Abstract
Background: A prerequisite for many eye tracking and video-oculography (VOG) methods is an accurate localization of the pupil. Several existing techniques face challenges in images with artifacts and under naturalistic low-light conditions, e.g. with highly dilated pupils. New method: For the first time, we propose to use a fully convolutional neural network (FCNN) for segmentation of the whole pupil area, trained on 3946 VOG images hand-annotated at our institute. We integrate the FCNN into DeepVOG, along with an established method for gaze estimation from elliptical pupil contours, which we improve upon by considering our FCNN's segmentation confidence measure. Results: The FCNN output simultaneously enables us to perform pupil center localization, elliptical contour estimation and blink detection, all with a single network and with an assigned confidence value, at framerates above 130 Hz on commercial workstations with GPU acceleration. Pupil centre coordinates can be estimated with a median accuracy of around 1.0 pixel, and gaze estimation is accurate to within 0.5 degrees. The FCNN is able to robustly segment the pupil in a wide array of datasets that were not used for training.
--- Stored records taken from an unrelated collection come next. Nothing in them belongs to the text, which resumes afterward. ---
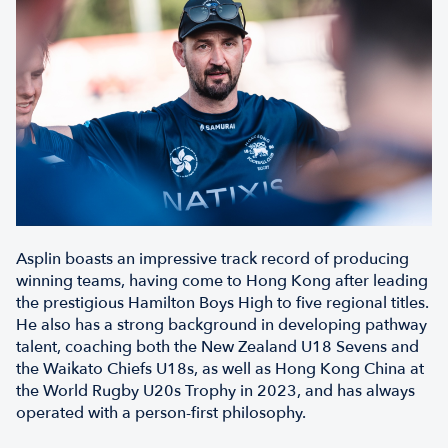
Asplin boasts an impressive track record of producing
winning teams, having come to Hong Kong after leading
the prestigious Hamilton Boys High to five regional titles.
He also has a strong background in developing pathway
talent, coaching both the New Zealand U18 Sevens and
the Waikato Chiefs U18s, as well as Hong Kong China at
the World Rugby U20s Trophy in 2023, and has always
operated with a person-first philosophy.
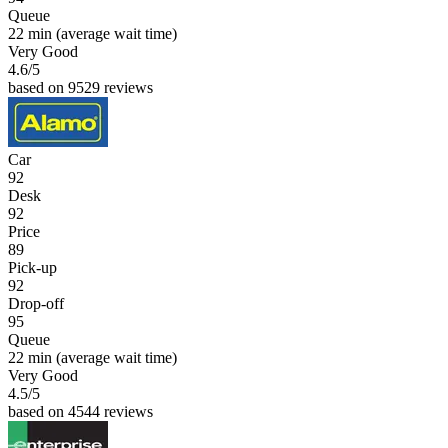
Queue
22 min
(average wait time)
Very Good
4.6
/5
based on 9529 reviews
Car
92
Desk
92
Price
89
Pick-up
92
Drop-off
95
Queue
22 min
(average wait time)
Very Good
4.5
/5
based on 4544 reviews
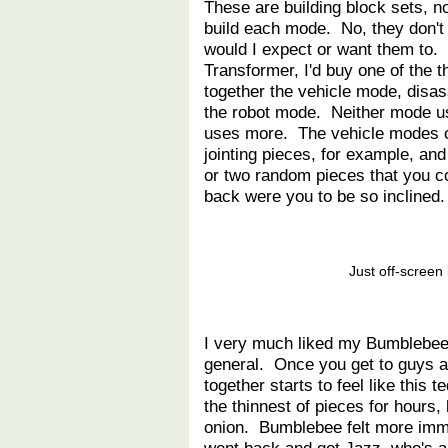
These are building block sets, 
build each mode. No, they don't 
would I expect or want them to.
Transformer, I'd buy one of the 
together the vehicle mode, disa
the robot mode. Neither mode us
uses more. The vehicle modes o
jointing pieces, for example, an
or two random pieces that you 
back were you to be so inclined.
Just off-screen 
I very much liked my Bumblebee. 
general. Once you get to guys at
together starts to feel like this 
the thinnest of pieces for hours,
onion. Bumblebee felt more immed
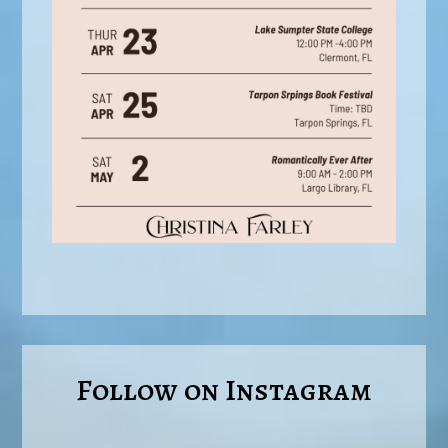
Follow on Instagram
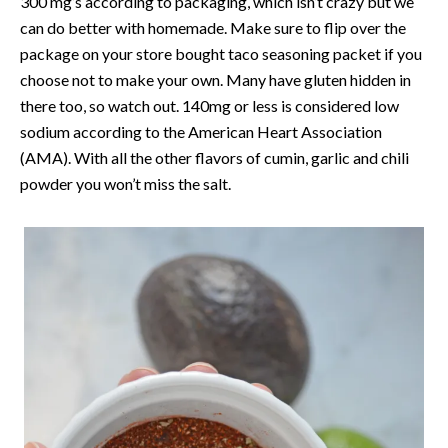
300 mg’s according to packaging, which isn’t crazy but we
can do better with homemade. Make sure to flip over the
package on your store bought taco seasoning packet if you
choose not to make your own. Many have gluten hidden in
there too, so watch out. 140mg or less is considered low
sodium according to the American Heart Association
(AMA). With all the other flavors of cumin, garlic and chili
powder you won’t miss the salt.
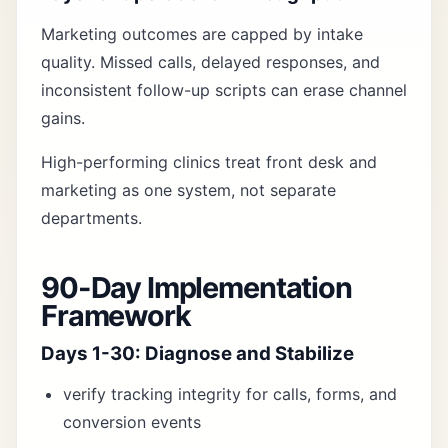
Marketing outcomes are capped by intake
quality. Missed calls, delayed responses, and
inconsistent follow-up scripts can erase channel
gains.
High-performing clinics treat front desk and
marketing as one system, not separate
departments.
90-Day Implementation
Framework
Days 1-30: Diagnose and Stabilize
verify tracking integrity for calls, forms, and
conversion events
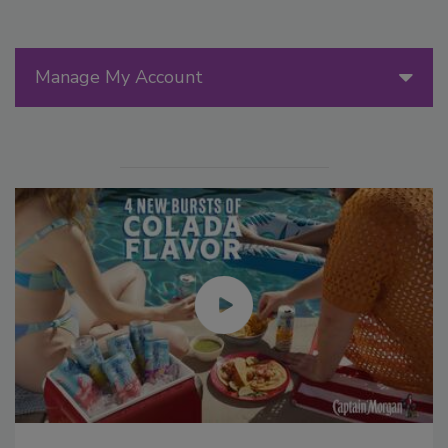
Manage My Account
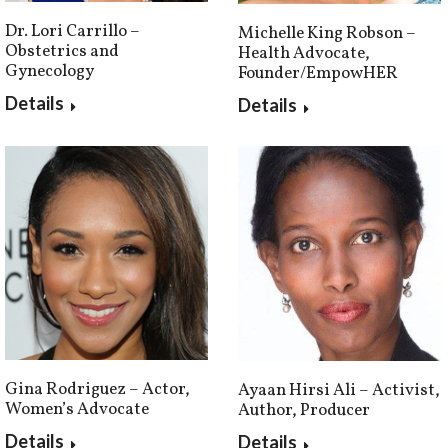
Dr. Lori Carrillo –
Michelle King Robson –
Obstetrics and
Health Advocate,
Gynecology
Founder/EmpowHER
Details
Details
Gina Rodriguez – Actor,
Ayaan Hirsi Ali – Activist,
Women’s Advocate
Author, Producer
Details
Details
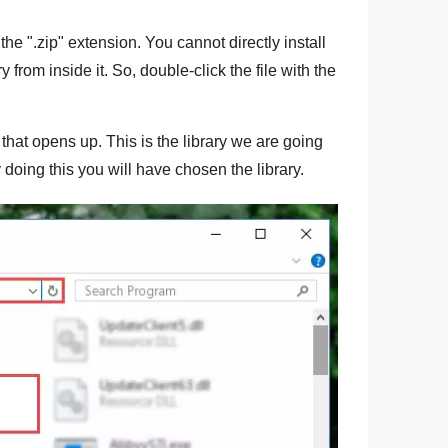
the "
.zip
" extension. You cannot directly install
ry from inside it. So, double-click the file with the
that opens up. This is the library we are going
 doing this you will have chosen the library.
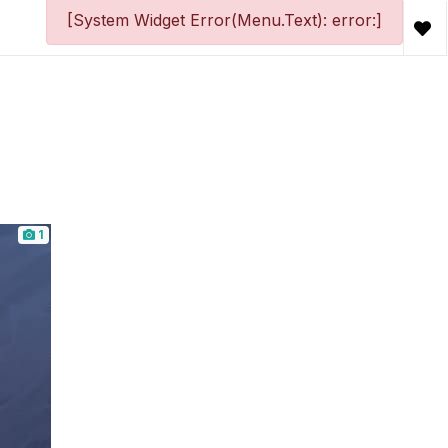
[System Widget Error(Menu.Text): error:]
1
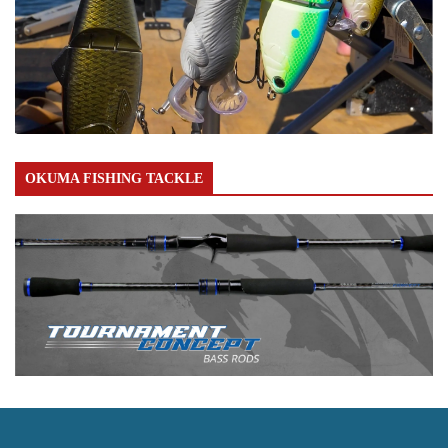
OKUMA FISHING TACKLE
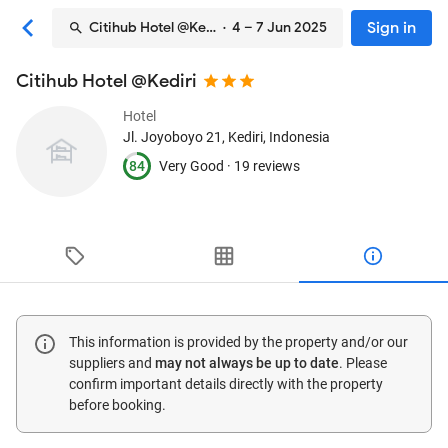
Sign in
Citihub Hotel @Kediri
· 4 – 7 Jun 2025
Citihub Hotel @Kediri
Hotel
Jl. Joyoboyo 21
, Kediri, Indonesia
84
Very Good ·
19 reviews
This information is provided by the property and/or our
suppliers and
may not always be up to date
. Please
confirm important details directly with the property
before booking.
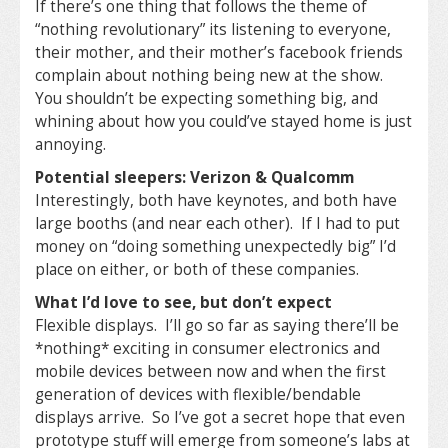
If there’s one thing that follows the theme of
“nothing revolutionary” its listening to everyone,
their mother, and their mother’s facebook friends
complain about nothing being new at the show.
You shouldn’t be expecting something big, and
whining about how you could’ve stayed home is just
annoying.
Potential sleepers: Verizon & Qualcomm
Interestingly, both have keynotes, and both have
large booths (and near each other). If I had to put
money on “doing something unexpectedly big” I’d
place on either, or both of these companies.
What I’d love to see, but don’t expect
Flexible displays. I’ll go so far as saying there’ll be
*nothing* exciting in consumer electronics and
mobile devices between now and when the first
generation of devices with flexible/bendable
displays arrive. So I’ve got a secret hope that even
prototype stuff will emerge from someone’s labs at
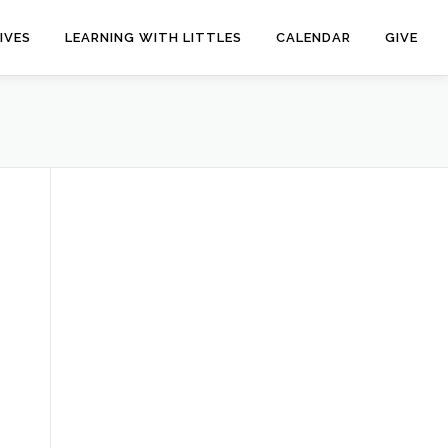
IVES
LEARNING WITH LITTLES
CALENDAR
GIVE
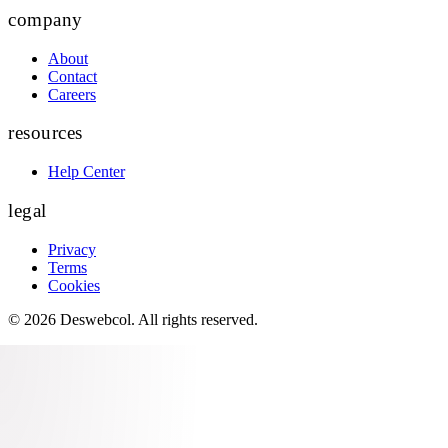
company
About
Contact
Careers
resources
Help Center
legal
Privacy
Terms
Cookies
©
2026
Deswebcol
. All rights reserved.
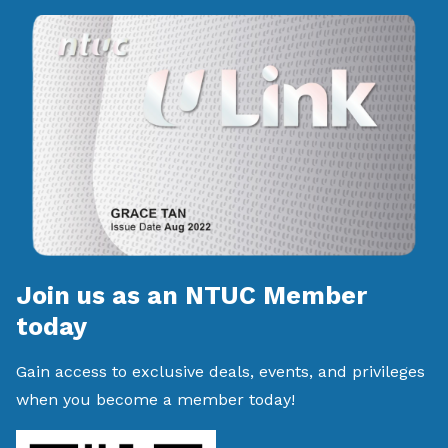
Join us as an NTUC Member
today
Gain access to exclusive deals, events, and privileges
when you become a member today!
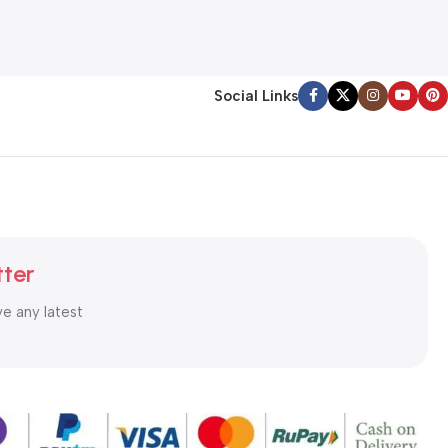
Social Links
tter
ve any latest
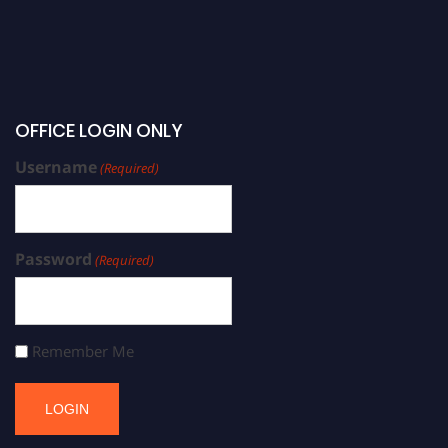
OFFICE LOGIN ONLY
Username
(Required)
Password
(Required)
Remember Me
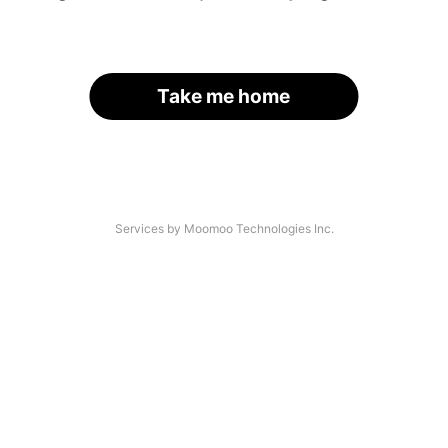
Take me home
Services by Moomoo Technologies Inc.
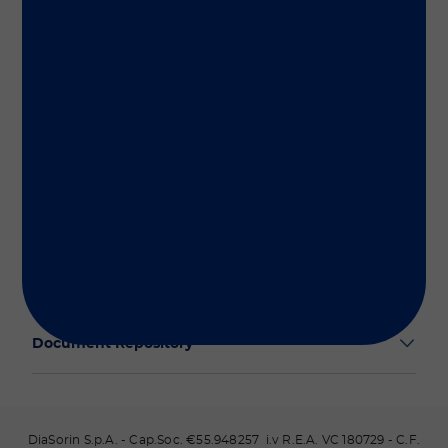
Group
Our Solutions
Useful Links
Legal Information
Document Repository
DiaSorin S.p.A. - Cap.Soc. €55.948257 i.v R.E.A. VC 180729 - C.F.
Comparison with existing methods: We validate our method against gold standard eye images that were artificially rendered, as well as hand-annotated VOG data from a gold-standard clinical system (EyeSeeCam) at our institute. Conclusions: Our proposed FCNN-based pupil segmentation framework is accurate, robust and generalizes well to new VOG datasets. We provide our code and pre-trained FCNN model open-source and for free under www.github.com/pydsgz/DeepVOG.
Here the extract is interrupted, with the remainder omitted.